New House Bill introduced to override CDC's cruise ship ban
Members of the House of Representatives have introduced their own bill to get cruise ships sailing again.
Coinciding with a similar bill in the United States Senate, Representative Maria Elvira Salazar (R-FL) introduced H.R.2554, which would allow cruise ships to sail again and circumvent the U.S. Centers for Disease Control (CDC) Framework for Conditional Sail Order (CSO).
The text of the bill is not yet available, but it is co-sponsored by 14 members of congress:
- Rep. Young, Don [R-AK-At Large]
- Rep. Weber, Randy K., Sr. [R-TX-14]
- Rep. Mace, Nancy [R-SC-1]
- Rep. Gimenez, Carlos A. [R-FL-26]
- Rep. Diaz-Balart, Mario [R-FL-25]
- Rep. Bilirakis, Gus M. [R-FL-12]
- Resident Commissioner Gonzalez-Colon, Jenniffer [R-PR-At Large]
- Rep. Steube, W. Gregory [R-FL-17]
- Rep. Carl, Jerry L. [R-AL-1]
- Rep. Posey, Bill [R-FL-8]
- Rep. Mast, Brian J. [R-FL-18]
- Rep. Malliotakis, Nicole [R-NY-11]
- Rep. Lesko, Debbie [R-AZ-8]
- Rep. Franklin, C. Scott [R-FL-15]
The bill mirrors another bill introduced in the Senate by Senator Dan Sullivan (R-AK), Senator Rick Scott (R-FL), and Senator Marco Rubio (R-FL) last week.
Salazar represents Florida's 27th Congressional district, which includes PortMiami.
Rep. Salazar believes the suspension of cruise ships has cost the the U.S. economy too much money, "The suspension in U.S. cruise departures has resulted in the loss of $5.64 billion to the State of Florida’s economy, the loss of 91,450 jobs, and the loss of $4.44 billion in wages. The ripple effects of these devastating losses are being felt across the nation."
If passed, the CRUISE Act would have four major tenants.
- Requires the CDC to issue recommendations for how to mitigate the risks of COVID-19 to passengers and crew onboard cruise ships.
- Establishes an interagency “Working Group” that will develop recommendations to facilitate the resumption of passenger cruise ship operations in the United States.

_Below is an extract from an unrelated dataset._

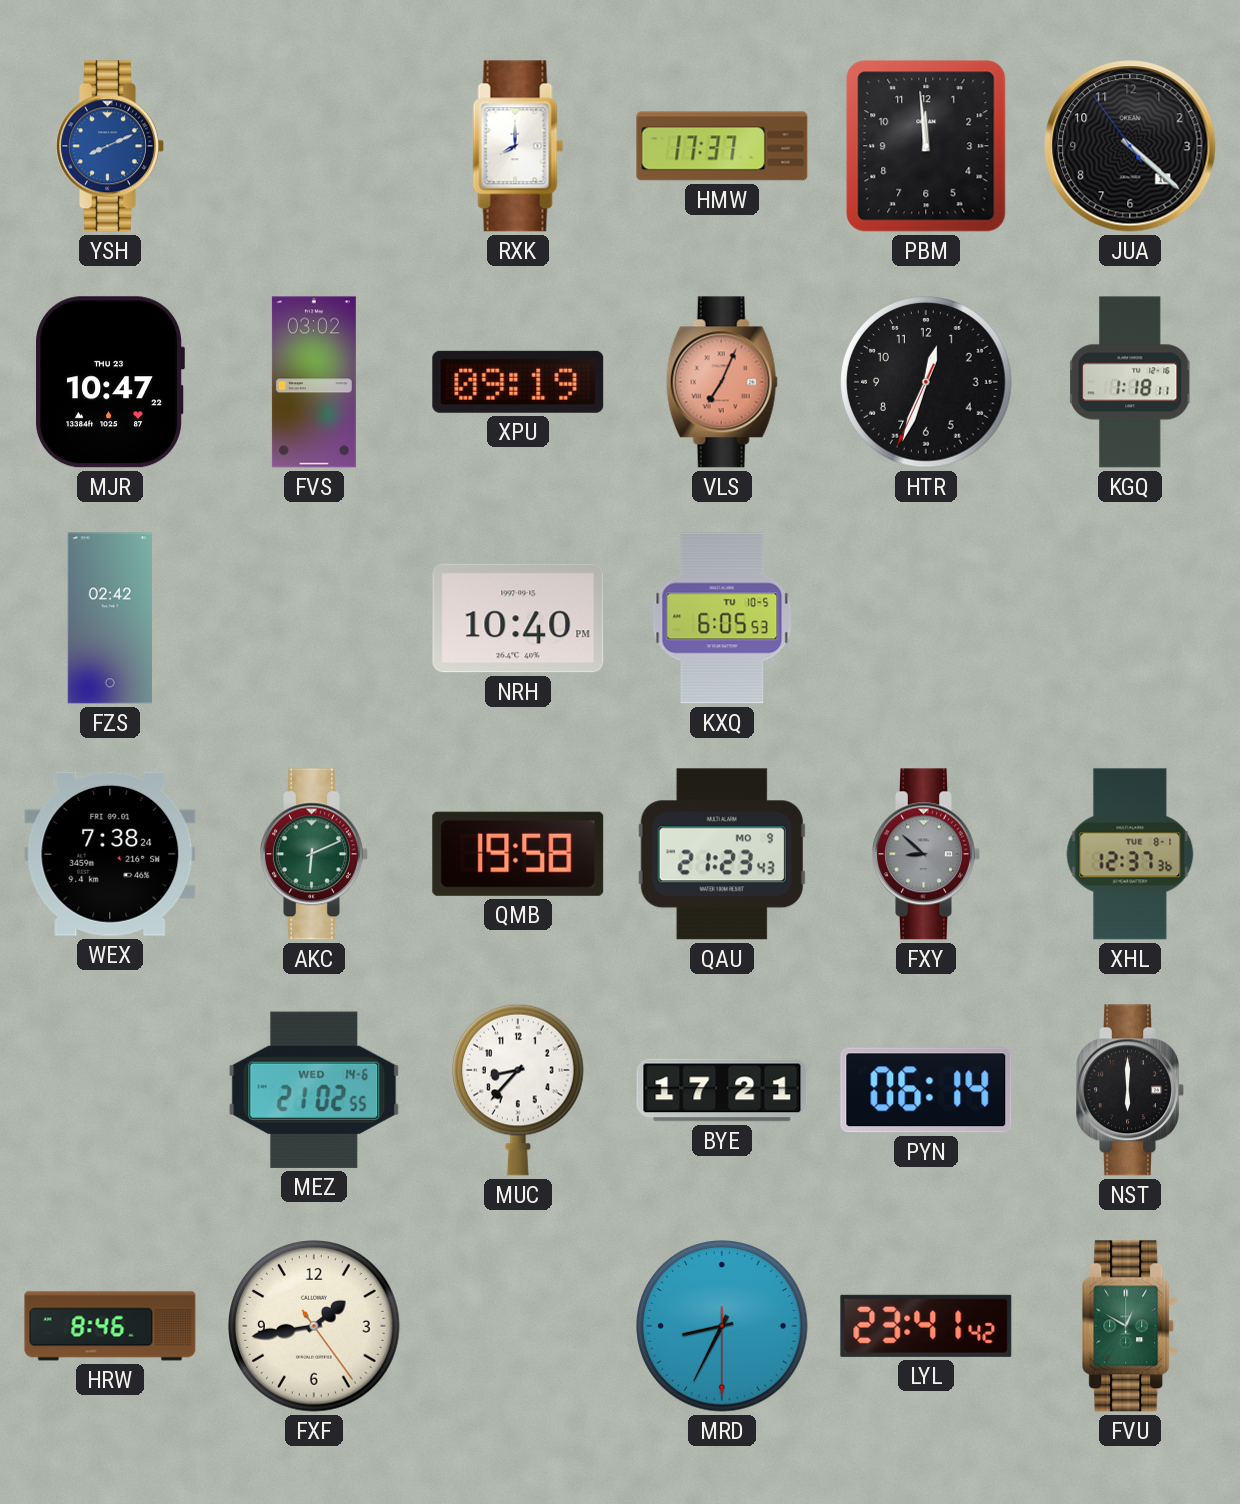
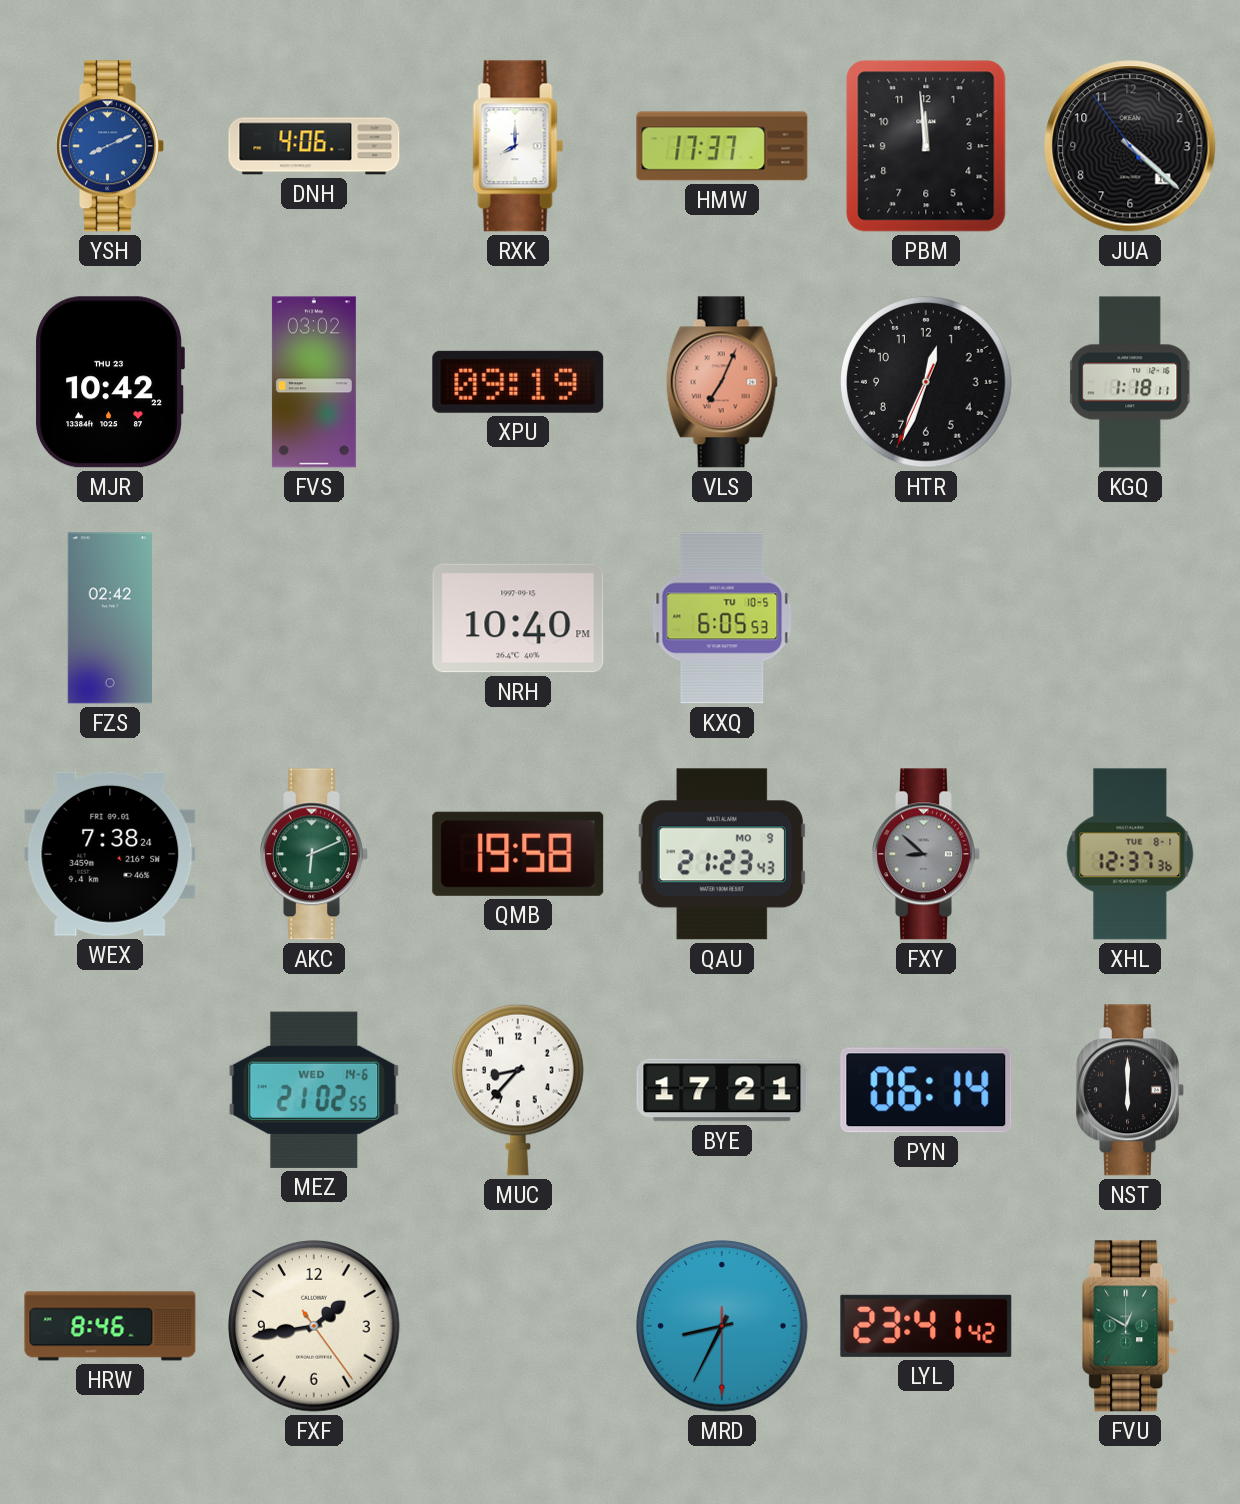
DNH: none -> 4:06
MJR: 10:47 -> 10:42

The recommendations will facilitate the resumption of passenger cruise ship operations in the United States no later than July 1, 2021.
- No later than July 1, 2021, the CDC must revoke the order entitled “Framework for Conditional Sailing and Initial Phase COVID-19 Testing Requirements for Protection of Crew.”
- Ensures that HHS and CDC retain all appropriate authorities to make and enforce regulations necessary to prevent the introduction, transmission, or spread of communicable diseases on any individual cruise ship.
Last week, she walked to to the CDC and met with the Deputy Director of the CDC to work on a way for cruise ships to sail again.
I walked over to the @CDCgov myself and met with the Deputy Director.
She assured us that they would come to the table & work with us.
— Rep. María Elvira Salazar (@RepMariaSalazar) April 15, 2021
In the video, Rep. Salazar commented that she “had a very good meeting” with the Deputy Director, “who assured me that we were gonna be talking to the Director very, very soon.” She also added that the Deputy Director assured that they “were gonna work together, so we could open the Port of Miami and have those cruise ships back at sea.”
Alaska Congressman Don Young is one of the co-sponsors of the bill, and feels strongly about cruises being able to restart because of the deep financial impact no cruises is having on his home state.
"Every day that passes without the lifting of CDC’s Conditional Sailing Order is one day closer to the loss of the 2021 Alaska cruise season. No federal agency should have the ability to deprive Alaskans and their businesses the opportunity to earn a living for over 31 months."
"We must trust the science; vaccines are effective and proper protocols can be put in place to help prevent the spread of COVID-19. With the livelihoods of countless Alaskan small businesses in the state's ports and Alaska Native communities on the line, I not only call on the CDC to recognize this perilous moment for so many small business owners, but I also ask my colleagues to cosponsor this critical bill."